By: Austin Kleber
In the last three weeks, Maryland has started three different quarterbacks. In 180 minutes of play, only one of those quarterbacks led the Terps’ offense to pay dirt.
It was a freshman in his first career start.
Freshman Max Bortenschlager threw for 191 yards and one touchdown, as Nebraska pummeled the Terps in Lincoln, 28-7.
The move to start Bortenschlager came as a surprise to many, given that he took limited snaps in a 40-point blowout of Howard earlier in the season. The other options, backups Tyrrell Pigrome and Caleb Rowe, both had more starting experience.
“I think [Bortenschlager] handled the situation well,” head coach DJ Durkin said. “Max had a really good week of practice. Like any other position, we let guys go compete and Max earned it through the way he prepared and practiced.”
Bortenschlager was on his own for much of the game, as the Maryland rushing attack was once again stunted. With star running back Lorenzo Harrison suspended after being charged with assault and reckless endangerment charges for an on-campus airsoft gun incident, Ty Johnson received most of the carries.
“[Lorenzo’s] a great player. Having him play would definitely help, but we have other guys who are really talented players and might have to step up a bit more,” offensive lineman Michael Dunn said. “Overall, I think that group has a lot of depth. They’re doing their job, but we’ve also gone against some really talented defenses the past few weeks.”
Johnson carried the ball only seven times for 21 yards. Maryland running backs combined for a total of 36 rushing yards on 13 carries.
“We struggled to run the ball. Throughout this year, that has been a constant thing that we’ve been able to [do] just about every game,” Durkin said. “We weren’t able to do that today so that affected Max [Bortenschlager], as well. … [When] you can’t run the ball, that’s hard on any quarterback, especially a freshmen and especially in a hostile environment, but I think he handled the situation well.”
Despite the offensive woes, there was one bright spot: a 92-yard touchdown pass off of a tunnel screen from Bortenschlager to sophomore receiver DJ Moore.
The Terps snapped the ball from their own 8-yard line and the offensive line immediately collapsed. Bortenschlager back-pedalled to the edge of the endzone and dumped the ball off to Moore as a Nebraska defensive lineman chased him down.
Moore secured the ball and immediately cut back to sidestep his way through four would-be tacklers, leaving them all grasping at air. He zigzagged his way to two more missed tackles and was off to the races with nothing but open field in front of him at the 50-yard line.
“I would say that was one of the best touchdowns I’ve had in my life,” Moore said. “I didn’t know the two [Nebraska players] were coming until I just looked at the video, so I just split them.
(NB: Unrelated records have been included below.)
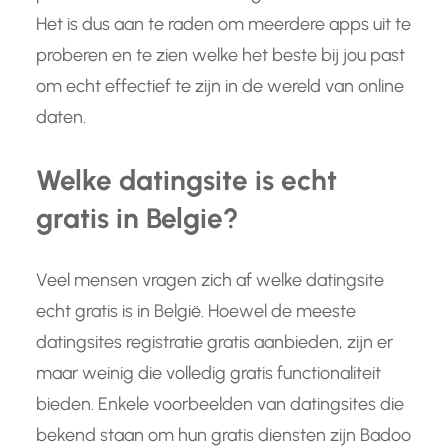
Het is dus aan te raden om meerdere apps uit te
proberen en te zien welke het beste bij jou past
om echt effectief te zijn in de wereld van online
daten.
Welke datingsite is echt
gratis in Belgie?
Veel mensen vragen zich af welke datingsite
echt gratis is in België. Hoewel de meeste
datingsites registratie gratis aanbieden, zijn er
maar weinig die volledig gratis functionaliteit
bieden. Enkele voorbeelden van datingsites die
bekend staan om hun gratis diensten zijn Badoo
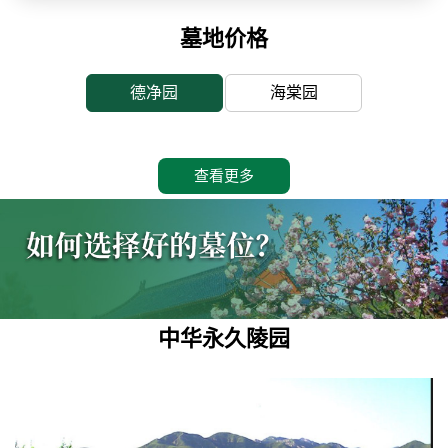
墓地价格
德净园
海棠园
查看更多
中华永久陵园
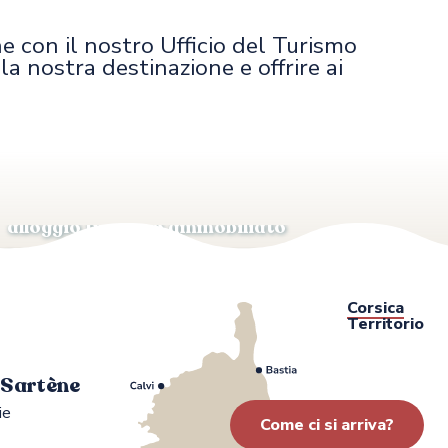
ne con il nostro Ufficio del Turismo
a nostra destinazione e offrire ai
Tassa di soggiorno
Come classificare il proprio
alloggio turistico ammobiliato
zionali e finanziari
Corsica
Territorio
i Sartène
ie
Come ci si arriva?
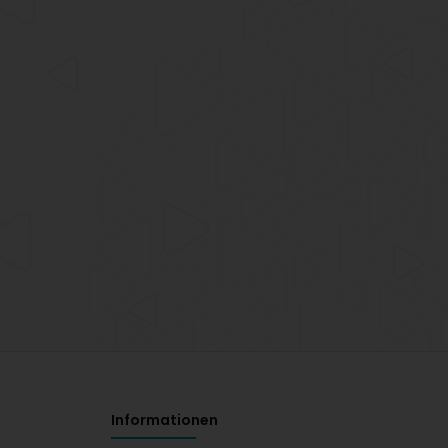
Informationen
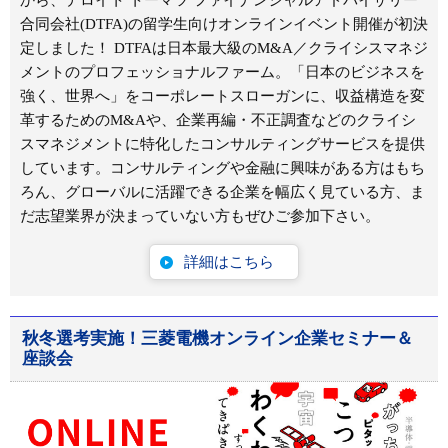
合同会社(DTFA)の留学生向けオンラインイベント開催が初決
定しました！ DTFAは日本最大級のM&A／クライシスマネジ
メントのプロフェッショナルファーム。「日本のビジネスを
強く、世界へ」をコーポレートスローガンに、収益構造を変
革するためのM&Aや、企業再編・不正調査などのクライシ
スマネジメントに特化したコンサルティングサービスを提供
しています。コンサルティングや金融に興味がある方はもち
ろん、グローバルに活躍できる企業を幅広く見ている方、ま
だ志望業界が決まっていない方もぜひご参加下さい。
詳細はこちら
秋冬選考実施！三菱電機オンライン企業セミナー＆
座談会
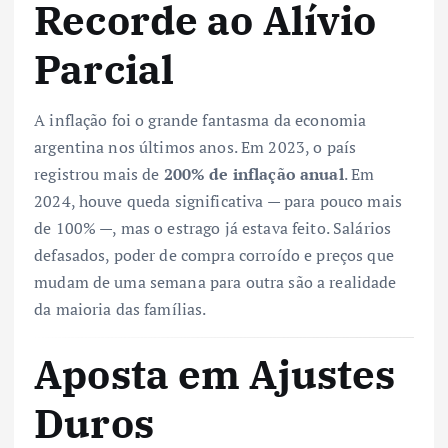
Recorde ao Alívio
Parcial
A inflação foi o grande fantasma da economia
argentina nos últimos anos. Em 2023, o país
registrou mais de
200% de inflação anual
. Em
2024, houve queda significativa — para pouco mais
de 100% —, mas o estrago já estava feito. Salários
defasados, poder de compra corroído e preços que
mudam de uma semana para outra são a realidade
da maioria das famílias.
Aposta em Ajustes
Duros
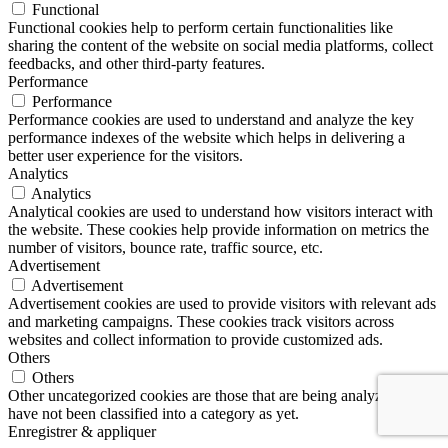
Functional
Functional cookies help to perform certain functionalities like
sharing the content of the website on social media platforms, collect
feedbacks, and other third-party features.
Performance
Performance
Performance cookies are used to understand and analyze the key
performance indexes of the website which helps in delivering a
better user experience for the visitors.
Analytics
Analytics
Analytical cookies are used to understand how visitors interact with
the website. These cookies help provide information on metrics the
number of visitors, bounce rate, traffic source, etc.
Advertisement
Advertisement
Advertisement cookies are used to provide visitors with relevant ads
and marketing campaigns. These cookies track visitors across
websites and collect information to provide customized ads.
Others
Others
Other uncategorized cookies are those that are being analyzed and
have not been classified into a category as yet.
Enregistrer & appliquer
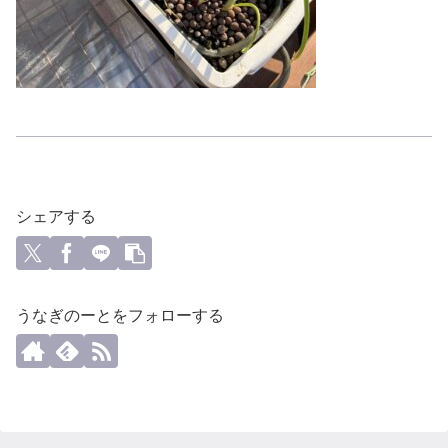
シェアする
うなぎのーとをフォローする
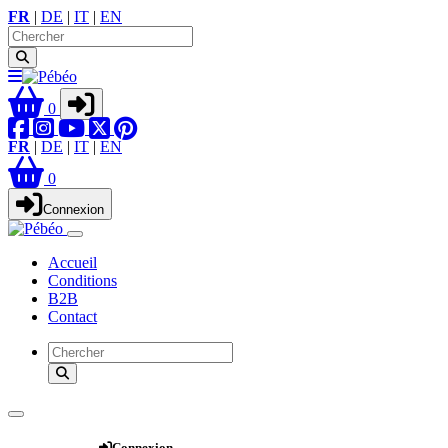
FR
|
DE
|
IT
|
EN
0
FR
|
DE
|
IT
|
EN
0
Connexion
Accueil
Conditions
B2B
Contact
Webshop
Connexion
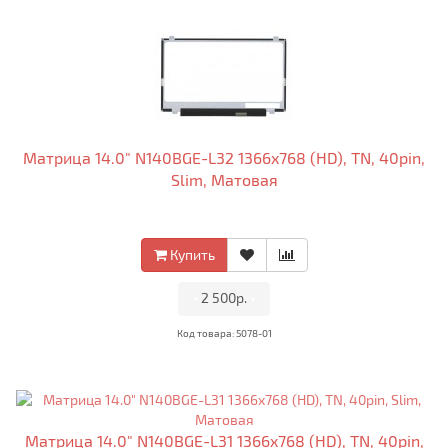
Матрица 14.0" N140BGE-L32 1366x768 (HD), TN, 40pin,
Slim, Матовая
Купить
•
2 500р.
•
Код товара: 5078-01
Матрица 14.0" N140BGE-L31 1366x768 (HD), TN, 40pin,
I saw open grass to the right, and I ran to it.”
Regular starter Perry Hills is still dealing with a shoulder injury and head coach Durkin hopes he will be back to help the team clinch bowl eligibility against Rutgers next Saturday.
“Perry’s not healthy enough to play and play effectively. It was not in the best interest of him or our team, so that’s why he wasn’t playing,” Durkin said. “I can’t predict seven days from now how Perry is going to feel. He’s one of the toughest I’ve ever been around. If he can go at all and is able to, he will, but I don’t know [how he will feel].”
The Terps’ first half defensive issues continued again this week, as the Terps were outscored 21-0 before halftime. The Huskers ran the ball all over the defense for 181 yards. Nebraska running back Terrell Newby turned in his third-best rushing performance of the season, racing for 98 yards and three touchdowns.
Maryland also struggled mightily against Nebraska’s third down offense. Nebraska converted eight of 17 third downs and six of those conversions came in the first half. Durkin said the Huskers were so good on third down in the first half that it made him “want to puke.”
“Like every other team, we made adjustments at halftime and those adjustments paid dividends,” linebacker Jermaine Carter Jr. said. “We were able to get off [the field] on third down [in the second half], whereas in the first half … we just had trouble getting them off the field.We made strides in the second half and got better.”
The Terps matched Nebraska’s 7 points in the second half, and Durkin said he looks to draw on that to carry the momentum over to next week.
“[In the second half], we played more like what we’re capable of and how we should be playing,” Durkin said. “All in all, credit to Nebraska.They have a good team, they won the game, but we just have to play better, start faster, and I think we will.”